For the first time in more than a decade, the number of people who died of overdoses in Minnesota last year declined slightly. Reed Holtum said she believes that’s largely due to the availability of Narcan. She said statements like those posted on the county attorney’s website could incite fear in the state and even spread across the country.

“If someone feels like they could potentially do harm by a totally benign, safe drug, then they’re going to be in a state of fear to potentially save a life, they’re going to pause, they’re not going to use it, they’re going to think they’re doing something wrong,” Reed Holtum said. “That is absolutely inaccurate.”

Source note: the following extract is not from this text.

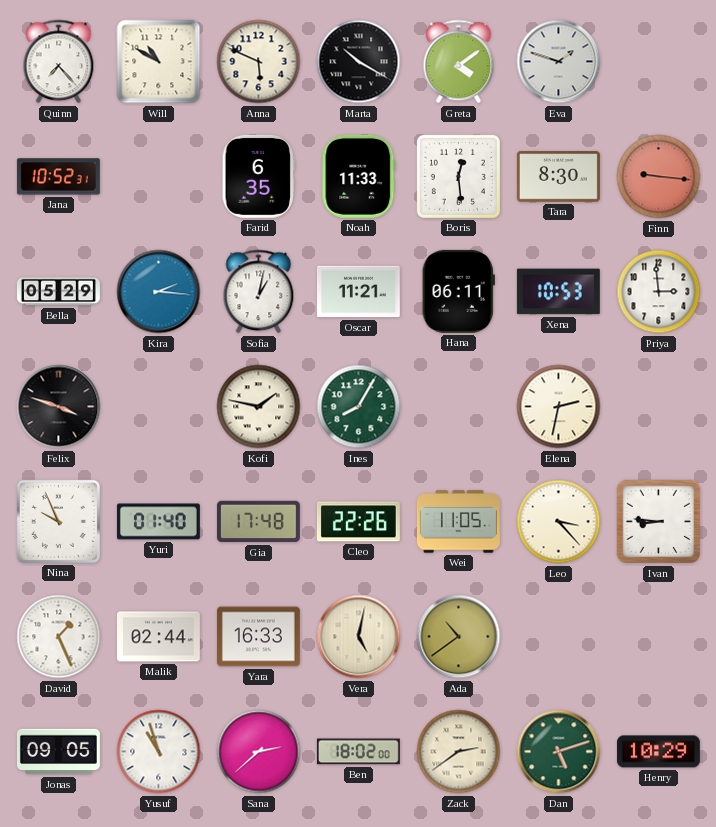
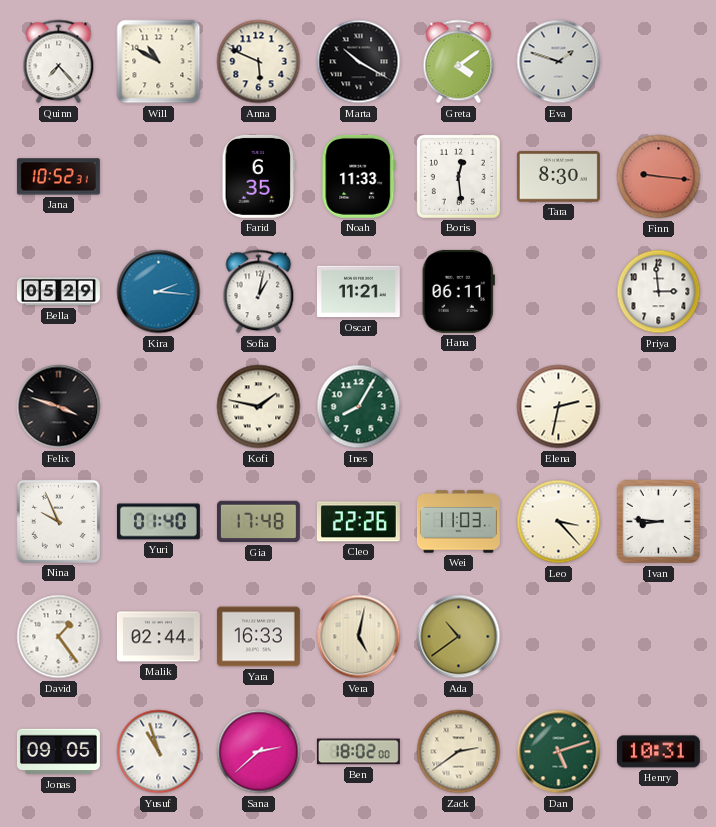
Xena: 10:53 -> none
Wei: 11:05 -> 11:03
David: 1:26 -> 1:24
Henry: 10:29 -> 10:31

Within 24 hours of posting, the Hennepin County Attorney’s Office updated the language on its site and social media, saying that the office has “long supported the use of Narcan in the hands of first responders and regular citizens to save the lives of people in the throes of an opioid overdose. The research is clear that injecting Narcan is safe for the vast majority of people.”

The updated language also said the victim “knew that if she was injected with Narcan when she was not overdosing, it could cause her physical harm.”

Culp, the activist, said the updated language is better, but still implies that Narcan harms opioid users apart from causing withdrawal.